Una cosa è certa: a dover inserirvisi è l'Internazionale Comunista, cioè una forza comunista organizzata, che ragiona di strategia internazionale, e che su tale piano si aggrega. Non è possibile oggi riproporre lo schema della formazione, prima, nei diversi Paesi, del “partito nazionale”, per quanto si autoconsideri “rivoluzionario”! Non è più (se lo è mai stato) il tempo in cui partiti costruiti su basi nazionali si colleghino per “fare una Internazionale”, assommando le proprie limitatezze. Questo non significa certo che non si debba agire anche sul piano nazionale, ma il piano nazionale è oggi limitato per un sindacato! ...figuriamoci per un partito! Che quanto occorra sia sempre un “partito internazionale” lo si può assumere: lo era già la “Lega dei comunisti” nel 1847! Si tratterebbe però, anche, di capire la caratteristiche necessarie oggi ad una tale forza comunista internazionale, ma si tratta di una questione complessa, e che esula, oltre tutto, dal contesto (di questo articolo).

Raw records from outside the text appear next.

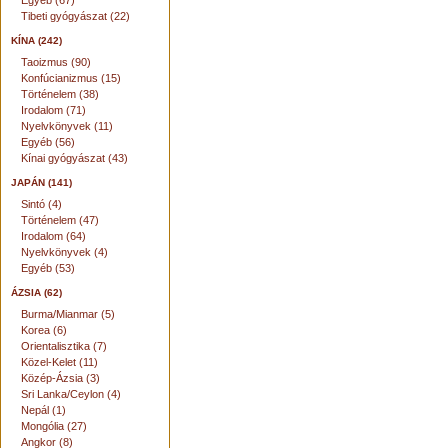
Egyéb (67)
Tibeti gyógyászat (22)
KÍNA (242)
Taoizmus (90)
Konfúcianizmus (15)
Történelem (38)
Irodalom (71)
Nyelvkönyvek (11)
Egyéb (56)
Kínai gyógyászat (43)
JAPÁN (141)
Sintó (4)
Történelem (47)
Irodalom (64)
Nyelvkönyvek (4)
Egyéb (53)
ÁZSIA (62)
Burma/Mianmar (5)
Korea (6)
Orientalisztika (7)
Közel-Kelet (11)
Közép-Ázsia (3)
Sri Lanka/Ceylon (4)
Nepál (1)
Mongólia (27)
Angkor (8)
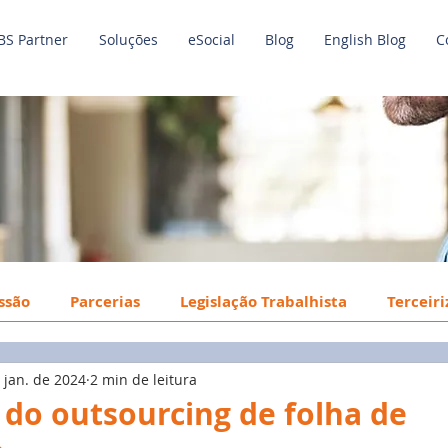
BS Partner
Soluções
eSocial
Blog
English Blog
C
issão
Parcerias
Legislação Trabalhista
Terceir
 jan. de 2024
2 min de leitura
o de Trabalho
Economia
Benefícios
Tecnologi
 do outsourcing de folha de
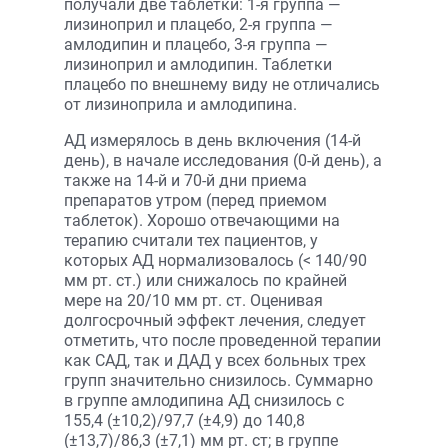
получали две таблетки: 1-я группа —
лизиноприл и плацебо, 2-я группа —
амлодипин и плацебо, 3-я группа —
лизиноприл и амлодипин. Таблетки
плацебо по внешнему виду не отличались
от лизиноприла и амлодипина.
АД измерялось в день включения (14-й
день), в начале исследования (0-й день), а
также на 14-й и 70-й дни приема
препаратов утром (перед приемом
таблеток). Хорошо отвечающими на
терапию считали тех пациентов, у
которых АД нормализовалось (< 140/90
мм рт. ст.) или снижалось по крайней
мере на 20/10 мм рт. ст. Оценивая
долгосрочный эффект лечения, следует
отметить, что после проведенной терапии
как САД, так и ДАД у всех больных трех
групп значительно снизилось. Суммарно
в группе амлодипина АД снизилось с
155,4 (±10,2)/97,7 (±4,9) до 140,8
(±13,7)/86,3 (±7,1) мм рт. ст; в группе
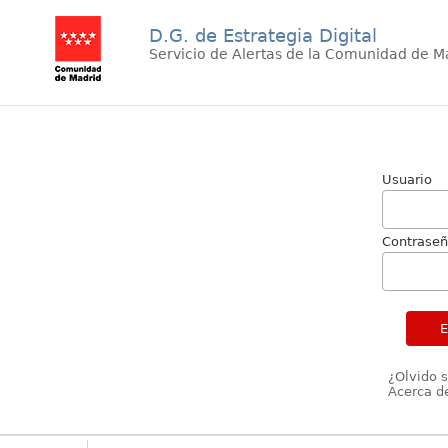
D.G. de Estrategia Digital
Servicio de Alertas de la Comunidad de M
Usuario
Contrase
¿Olvido 
Acerca de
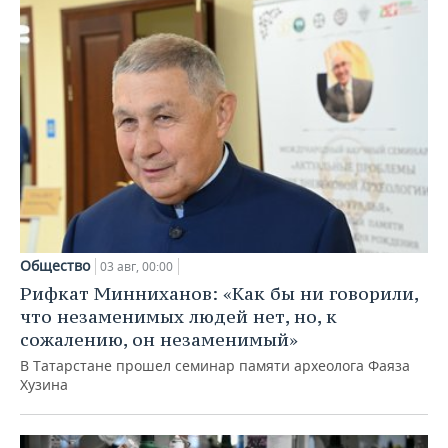
Общество
03 авг, 00:00
Рифкат Минниханов: «Как бы ни говорили,
что незаменимых людей нет, но, к
сожалению, он незаменимый»
В Татарстане прошел семинар памяти археолога Фаяза
Хузина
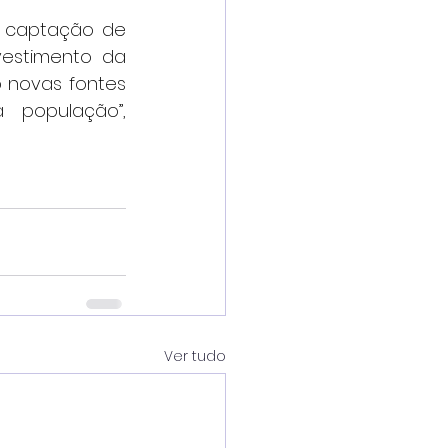
 captação de 
estimento da 
 novas fontes 
 população”, 
Ver tudo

Costruire uno strumento del genere incontra grandissime difficoltà, a partire dalla lingua, dalle usanze, dalle distanze fisiche, e da tante altre cose. Ma le sue possibilità, come le sue necessità, sono altrettanto grandi, enormi. Oltre al fatto che, finora, dalle grandi crisi sono nate grandi guerre imperialiste su vasta scala, la stessa devastazione della natura, con le irreversibilità dei mortiferi cambiamenti che lo sviluppo capitalistico di scienza e tecnologia sta inducendo, non ci rassicura sul fatto che il tempo utile sia davvero tutto quello che ci separa dalla prossima Guerra Mondiale, e non inferiore ad esso!
Come se tutto ciò non bastasse, non è possibile dedicarsi “solo” all'immane compito della costruzione dell'organizzazione internazionale: non avrebbe senso una organizzazione “rintanata” nelle proprie sedi, o dedita solo a “reclutare” per cercare di allargarsi. Da subito, come sempre, è indispensabile la presenza fisica nelle realtà delle lotte proletarie! Vanno individuati poi obiettivi unificanti anche aldilà delle frontiere nazionali, che partano dai bisogni di fondo dei proletari, perché quell'internazionalismo torni ad essere vissuto, e si possa, così, dialetticamente, davvero costruire la necessaria Internazionale Comunista.